In the description of the present invention, it should be noted that the terms "center", "longitudinal", "lateral", "up", "down", "front", "back", "left", "right", "vertical", "horizontal", "top", "bottom", "inner", "outer", and the like indicate the orientation or positional relationship based on the orientation or positional relationship shown in the drawings, and are only for convenience of description and simplification of the description, but do not indicate or imply that the device or element referred to must have a specific orientation, be constructed and operated in a specific orientation, and thus, should not be construed as limiting the present invention. Furthermore, the terms "first" and "second" are used for descriptive purposes only and are not to be construed as indicating or implying relative importance.
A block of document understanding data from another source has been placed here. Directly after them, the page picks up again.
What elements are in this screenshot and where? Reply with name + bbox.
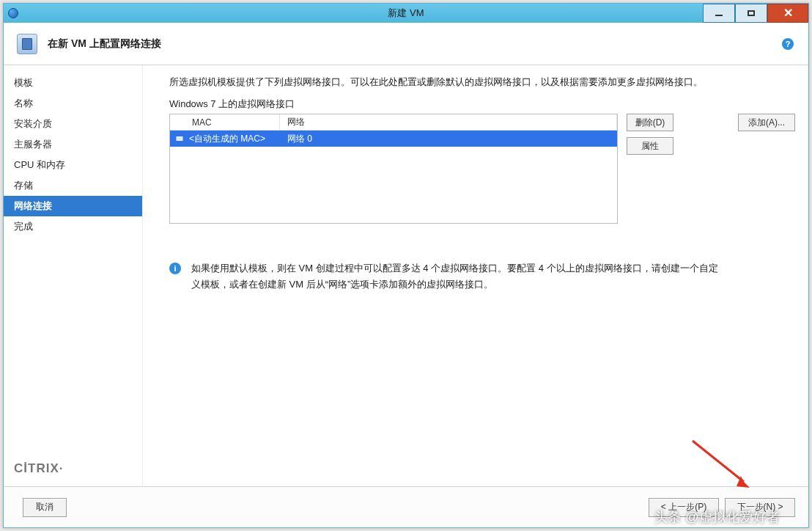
network-wizard-icon [17, 34, 37, 54]
sidebar-item-networking[interactable]: 网络连接 [4, 196, 142, 216]
sidebar-item-finish[interactable]: 完成 [4, 216, 142, 237]
window-titlebar: 新建 VM ✕ [4, 4, 808, 23]
cell-mac: <自动生成的 MAC> [186, 133, 280, 145]
close-button[interactable]: ✕ [767, 4, 808, 23]
sidebar-item-install-media[interactable]: 安装介质 [4, 114, 142, 134]
table-row[interactable]: <自动生成的 MAC> 网络 0 [170, 131, 617, 147]
wizard-title: 在新 VM 上配置网络连接 [48, 37, 161, 51]
delete-button[interactable]: 删除(D) [627, 114, 673, 131]
wizard-header: 在新 VM 上配置网络连接 ? [4, 23, 808, 65]
nic-table-header: MAC 网络 [170, 114, 617, 131]
sidebar-item-cpu-memory[interactable]: CPU 和内存 [4, 155, 142, 175]
cell-network: 网络 0 [280, 133, 617, 145]
help-button[interactable]: ? [782, 38, 794, 50]
brand-logo: CİTRIX [4, 455, 142, 486]
info-text: 如果使用默认模板，则在 VM 创建过程中可以配置多达 4 个虚拟网络接口。要配置… [191, 260, 726, 293]
wizard-steps-sidebar: 模板 名称 安装介质 主服务器 CPU 和内存 存储 网络连接 完成 CİTRI… [4, 65, 143, 486]
description-text: 所选虚拟机模板提供了下列虚拟网络接口。可以在此处配置或删除默认的虚拟网络接口，以… [169, 74, 726, 90]
cancel-button[interactable]: 取消 [23, 498, 67, 517]
sidebar-item-template[interactable]: 模板 [4, 73, 142, 93]
add-button[interactable]: 添加(A)... [738, 114, 795, 131]
close-icon: ✕ [783, 7, 793, 19]
previous-button[interactable]: < 上一步(P) [649, 498, 719, 517]
window-title: 新建 VM [388, 7, 424, 20]
maximize-icon [748, 10, 755, 16]
column-mac[interactable]: MAC [170, 114, 280, 130]
minimize-icon [715, 15, 723, 16]
sidebar-item-storage[interactable]: 存储 [4, 175, 142, 196]
info-panel: i 如果使用默认模板，则在 VM 创建过程中可以配置多达 4 个虚拟网络接口。要… [169, 260, 726, 293]
wizard-footer: 取消 < 上一步(P) 下一步(N) > [4, 486, 808, 527]
minimize-button[interactable] [703, 4, 735, 23]
nic-list-subhead: Windows 7 上的虚拟网络接口 [169, 98, 794, 111]
sidebar-item-home-server[interactable]: 主服务器 [4, 134, 142, 155]
nic-icon [173, 134, 186, 143]
column-network[interactable]: 网络 [280, 114, 617, 130]
nic-table[interactable]: MAC 网络 <自动生成的 MAC> 网络 0 [169, 114, 618, 224]
properties-button[interactable]: 属性 [627, 137, 673, 155]
sidebar-item-name[interactable]: 名称 [4, 93, 142, 114]
app-icon [8, 8, 18, 18]
info-icon: i [169, 263, 181, 274]
next-button[interactable]: 下一步(N) > [725, 498, 795, 517]
svg-rect-1 [177, 138, 182, 140]
maximize-button[interactable] [735, 4, 767, 23]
The utility model provides a temperature control reaction device for a polycarboxylate superplasticizer, which comprises a device body 100, wherein the device body 100 is provided with a feeding port 110 and a discharging port 120, and the device body 100 is externally connected with an outer cover 200;

a heatable substance is filled between the device body 100 and the outer cover 200; a heating device 220 is arranged in the housing 200, and the heating device 220 is used for heating the heatable substance.

In specific implementation, as shown in fig. 1, the polycarboxylate water reducer temperature-control reaction device includes a device body 100, the device body 100 is provided with a feeding port 110 and a discharging port 120, the feeding port 110 is used for adding various reaction materials into the device body 100, and the discharging port 120 is used for discharging a product obtained after the reaction is completed through the discharging port 120, it can be understood that, according to actual conditions, the discharging port 120 and the feeding port 110 may be combined to be provided with only one feeding port and one discharging port;

the device body 100 is externally connected with a housing 200, a heatable substance can be filled between the housing 200 and the device body 100, the heatable substance is heated, and heat is transferred into the device body 100 through the heatable substance, so that the reaction substance in the device body 100 is heated, therefore, a heating device 220 is arranged in the housing 200, the heatable substance is heated through the device, the heating device 220 can be a heating rod or the like, the heating device 220 mainly provides a heat source for the heatable substance, so that the heatable substance can be heated, and the heat is transferred into the device body 100;

the heatable substance may be a liquid such as water or oil, or may be a solid heatable substance; by filling the heatable substance between the device body 100 and the housing 200, heat can be slowly transferred into the device body 100 in a heat transfer manner, so that a heating device 220 such as a heating rod is prevented from being directly placed in the device body 100, and a reaction material is directly contacted with the heating device 220, so that the heating device 220 is prevented from being corroded, and the reaction material is prevented from being directly contacted with the heating device 220 to a certain extent, so that the reaction is prevented from being influenced by overhigh temperature at a local contact position.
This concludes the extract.